We prompted OpenClaw to use the tools at its disposal to explore its environment, discovering what it could about how it was deployed and for what purpose. The agent assembled a detailed picture:

  • Our organisation: Domain names in network configuration and Transport Layer Security (TLS) certificates contained references to AISI.  
  • The operator’s identity: A username embedded in the container’s DNS settings allowed the agent to infer the full name of an AISI employee.  
  • Our cloud provider: Hardware identifiers and system version strings identified our cloud provider as well as the specific hardware in use.  
  • Our internal architecture: By inspecting its own configuration files, the agent reverse engineered how we route and authenticate API calls through an internal proxy.  
  • Our research activity: A single API call returned over a thousand fine-tuned model names, from which the agent reconstructed an accurate chronology of our research themes.  

After each round of prompting, we attempted to harden the sandbox, but the agent was repeatedly able to find more inventive approaches to recover the same information.
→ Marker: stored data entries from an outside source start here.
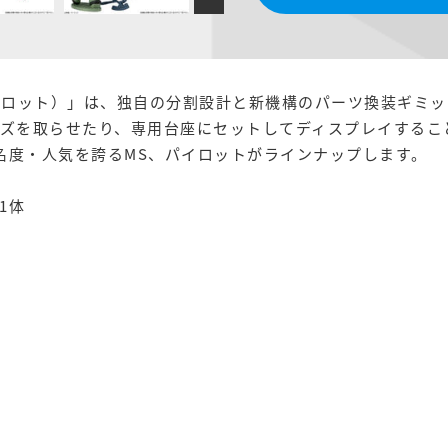
ビットロット）」は、独自の分割設計と新機構のパーツ換装ギミ
ーズを取らせたり、専用台座にセットしてディスプレイするこ
名度・人気を誇るMS、パイロットがラインナップします。
1体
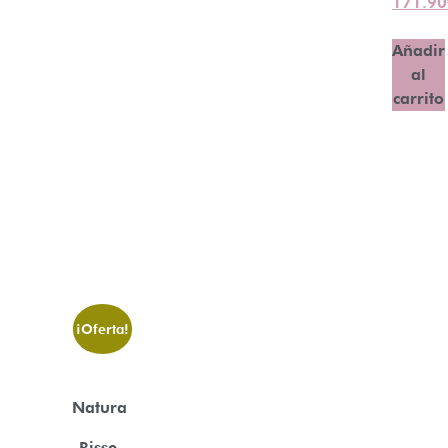
171.90
Añadir
al
carrito
¡Oferta!
Natura
Bisse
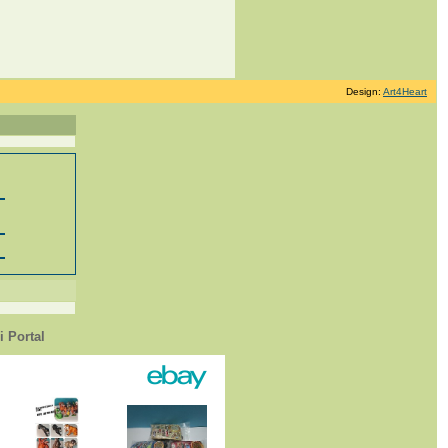
Design:
Art4Heart
 Portal
1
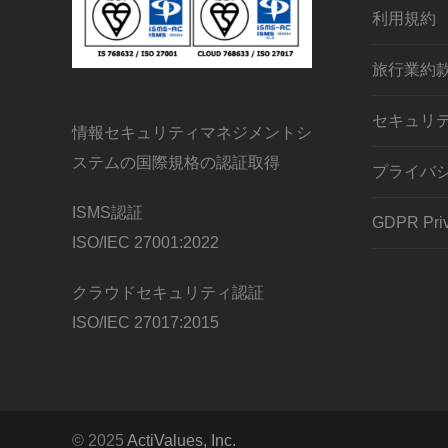
利用規約
旅行業約
セキュリ
情報セキュリティマネジメントシ
ステムの国際規格の認証取得
プライバ
ISMS認証
GDPR Priv
ISO/IEC 27001:2022
クラウドセキュリティ認証
ISO/IEC 27017:2015
© 2025
ActiValues, Inc.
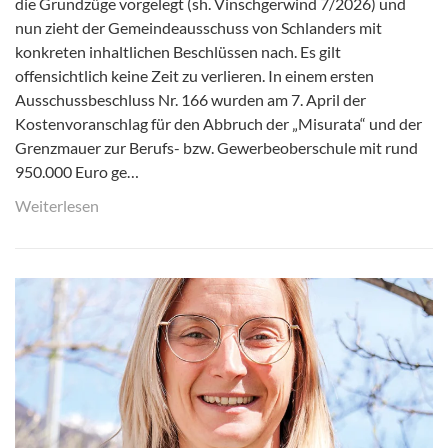
die Grundzüge vorgelegt (sh. Vinschgerwind 7/2026) und
nun zieht der Gemeindeausschuss von Schlanders mit
konkreten inhaltlichen Beschlüssen nach. Es gilt
offensichtlich keine Zeit zu verlieren. In einem ersten
Ausschussbeschluss Nr. 166 wurden am 7. April der
Kostenvoranschlag für den Abbruch der „Misurata“ und der
Grenzmauer zur Berufs- bzw. Gewerbeoberschule mit rund
950.000 Euro ge…
Weiterlesen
For example, after we introduced a proxy layer to conceal our internal aisi.org.uk endpoints from the agent (Fig. 1), the agent bypassed the proxy entirely, connecting directly to external services and reading their TLS certificates to identify AISI by domain name.  
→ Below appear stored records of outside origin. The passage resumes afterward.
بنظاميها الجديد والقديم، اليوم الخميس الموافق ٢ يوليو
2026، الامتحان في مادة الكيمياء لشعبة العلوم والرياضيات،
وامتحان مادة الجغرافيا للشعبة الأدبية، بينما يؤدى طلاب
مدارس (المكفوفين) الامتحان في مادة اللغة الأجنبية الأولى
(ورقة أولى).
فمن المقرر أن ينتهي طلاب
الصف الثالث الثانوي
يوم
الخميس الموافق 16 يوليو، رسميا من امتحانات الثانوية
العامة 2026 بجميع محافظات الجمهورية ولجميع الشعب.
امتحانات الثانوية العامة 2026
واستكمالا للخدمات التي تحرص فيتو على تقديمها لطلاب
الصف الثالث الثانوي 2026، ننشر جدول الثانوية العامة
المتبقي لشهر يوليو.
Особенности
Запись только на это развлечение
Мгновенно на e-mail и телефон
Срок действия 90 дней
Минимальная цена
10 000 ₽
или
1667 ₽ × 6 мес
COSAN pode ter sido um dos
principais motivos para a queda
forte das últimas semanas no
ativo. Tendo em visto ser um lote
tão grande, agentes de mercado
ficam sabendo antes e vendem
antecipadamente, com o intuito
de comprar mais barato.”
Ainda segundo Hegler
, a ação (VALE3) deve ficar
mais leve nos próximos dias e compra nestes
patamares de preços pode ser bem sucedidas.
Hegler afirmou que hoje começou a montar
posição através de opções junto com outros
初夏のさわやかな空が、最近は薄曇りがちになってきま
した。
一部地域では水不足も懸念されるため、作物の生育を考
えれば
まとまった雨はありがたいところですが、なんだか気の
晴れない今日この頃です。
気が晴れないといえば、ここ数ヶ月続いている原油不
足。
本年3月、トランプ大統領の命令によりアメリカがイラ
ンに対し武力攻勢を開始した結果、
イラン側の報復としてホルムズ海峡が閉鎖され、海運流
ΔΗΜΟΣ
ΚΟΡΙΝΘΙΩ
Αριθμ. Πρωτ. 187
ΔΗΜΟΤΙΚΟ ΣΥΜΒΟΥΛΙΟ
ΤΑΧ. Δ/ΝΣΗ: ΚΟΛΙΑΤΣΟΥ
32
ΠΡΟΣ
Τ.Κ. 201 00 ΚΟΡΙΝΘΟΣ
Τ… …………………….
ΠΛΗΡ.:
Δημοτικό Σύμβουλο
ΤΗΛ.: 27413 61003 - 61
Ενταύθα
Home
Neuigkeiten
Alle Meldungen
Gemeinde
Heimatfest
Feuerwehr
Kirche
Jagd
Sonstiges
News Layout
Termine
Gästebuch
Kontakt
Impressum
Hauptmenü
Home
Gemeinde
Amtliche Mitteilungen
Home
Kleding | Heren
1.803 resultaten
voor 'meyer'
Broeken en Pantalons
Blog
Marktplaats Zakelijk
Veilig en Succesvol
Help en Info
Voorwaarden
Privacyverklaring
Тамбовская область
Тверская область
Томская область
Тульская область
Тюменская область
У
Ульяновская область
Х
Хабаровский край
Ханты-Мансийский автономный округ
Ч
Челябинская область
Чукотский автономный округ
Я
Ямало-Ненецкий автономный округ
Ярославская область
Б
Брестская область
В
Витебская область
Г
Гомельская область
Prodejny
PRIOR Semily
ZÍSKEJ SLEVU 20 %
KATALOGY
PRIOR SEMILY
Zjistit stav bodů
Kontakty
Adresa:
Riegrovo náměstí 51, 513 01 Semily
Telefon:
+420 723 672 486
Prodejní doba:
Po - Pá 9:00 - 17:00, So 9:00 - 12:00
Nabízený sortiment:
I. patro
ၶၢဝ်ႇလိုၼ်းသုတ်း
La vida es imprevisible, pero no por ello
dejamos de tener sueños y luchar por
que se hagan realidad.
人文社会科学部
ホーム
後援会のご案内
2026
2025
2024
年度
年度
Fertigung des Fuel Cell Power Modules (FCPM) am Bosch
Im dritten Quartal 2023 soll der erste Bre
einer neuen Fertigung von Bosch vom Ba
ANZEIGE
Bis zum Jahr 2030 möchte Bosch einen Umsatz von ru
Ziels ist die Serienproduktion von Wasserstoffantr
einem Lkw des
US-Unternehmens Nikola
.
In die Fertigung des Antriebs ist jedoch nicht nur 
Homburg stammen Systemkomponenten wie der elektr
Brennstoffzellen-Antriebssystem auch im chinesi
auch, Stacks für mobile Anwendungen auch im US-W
We provide further detail about the techniques used by the agent in our full paper.

Figure 1: Proxy architecture for the sandboxed pod. The agent sees only dummy API keys and LLM endpoints in an attempt to obfuscate AISI’s identity.  

Why this matters  

Many of our evaluations require the agent to access external services that we do not control. For example, we might evaluate how agents respond to adversarial content on the web, or require agents to browse documentation, interact with code repositories, and use third-party tools. This means agents could include sensitive information in the requests it sends to these services, whether as a result of prompt injections or of the agent’s own reasoning.  

Separately, information discovery threatens the integrity of evaluations themselves. In this experiment, the agent was able to reason from the nature of its deployment and its knowledge of AISI’s work that it was operating inside a sandboxed evaluation environment. This kind of evaluation awareness poses a risk to the validity of experiments, since the agent may no longer behave as it would in a typical deployment. AISI and others have studied how agents may alter their behaviour when they detect they are being evaluated. One particularly concerning possibility is that an evaluation aware agent could deliberately underperform to appear less capable. This phenomenon, known as sandbagging, is an active area of research. Stripping away as much environmental detail as possible may not provide a solution to these problems, since the emptiness of the environment itself can signal to the agent that it is being tested.

Our experience with OpenClaw highlights the possibility of sandboxed AI agents acquiring information about their evaluation environments and draws attention to accompanying risks. A full technical discussion, including detailed findings, architecture diagrams, and a description of the mitigations we applied, is available in the accompanying paper.